Structured page parsing data:

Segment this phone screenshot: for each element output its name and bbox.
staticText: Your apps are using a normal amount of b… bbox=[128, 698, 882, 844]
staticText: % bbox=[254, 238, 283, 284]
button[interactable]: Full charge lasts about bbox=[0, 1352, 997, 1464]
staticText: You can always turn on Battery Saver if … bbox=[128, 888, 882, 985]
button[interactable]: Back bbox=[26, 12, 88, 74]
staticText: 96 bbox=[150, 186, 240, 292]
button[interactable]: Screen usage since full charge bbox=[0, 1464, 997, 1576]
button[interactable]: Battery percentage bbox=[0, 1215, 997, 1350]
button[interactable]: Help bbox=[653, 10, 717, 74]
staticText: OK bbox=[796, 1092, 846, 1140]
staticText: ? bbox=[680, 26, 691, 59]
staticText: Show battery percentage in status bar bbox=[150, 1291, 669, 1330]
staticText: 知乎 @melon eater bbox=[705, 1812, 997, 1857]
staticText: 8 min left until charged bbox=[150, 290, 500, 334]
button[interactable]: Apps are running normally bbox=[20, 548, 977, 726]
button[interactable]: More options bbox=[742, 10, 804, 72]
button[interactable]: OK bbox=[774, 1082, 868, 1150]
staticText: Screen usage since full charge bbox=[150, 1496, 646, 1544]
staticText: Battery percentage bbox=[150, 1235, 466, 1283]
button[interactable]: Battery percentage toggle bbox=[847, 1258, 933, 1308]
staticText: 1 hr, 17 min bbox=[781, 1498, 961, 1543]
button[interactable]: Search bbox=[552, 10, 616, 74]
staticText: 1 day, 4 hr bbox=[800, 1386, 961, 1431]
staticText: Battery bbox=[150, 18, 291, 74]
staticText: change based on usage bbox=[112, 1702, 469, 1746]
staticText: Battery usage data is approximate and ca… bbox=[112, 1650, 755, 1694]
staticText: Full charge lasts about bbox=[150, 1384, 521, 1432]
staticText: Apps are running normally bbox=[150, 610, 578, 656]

● Your instructions:
If a line in the records includes "usage", it counts toward the total; report that total by itself.

● Solution to the problem:
4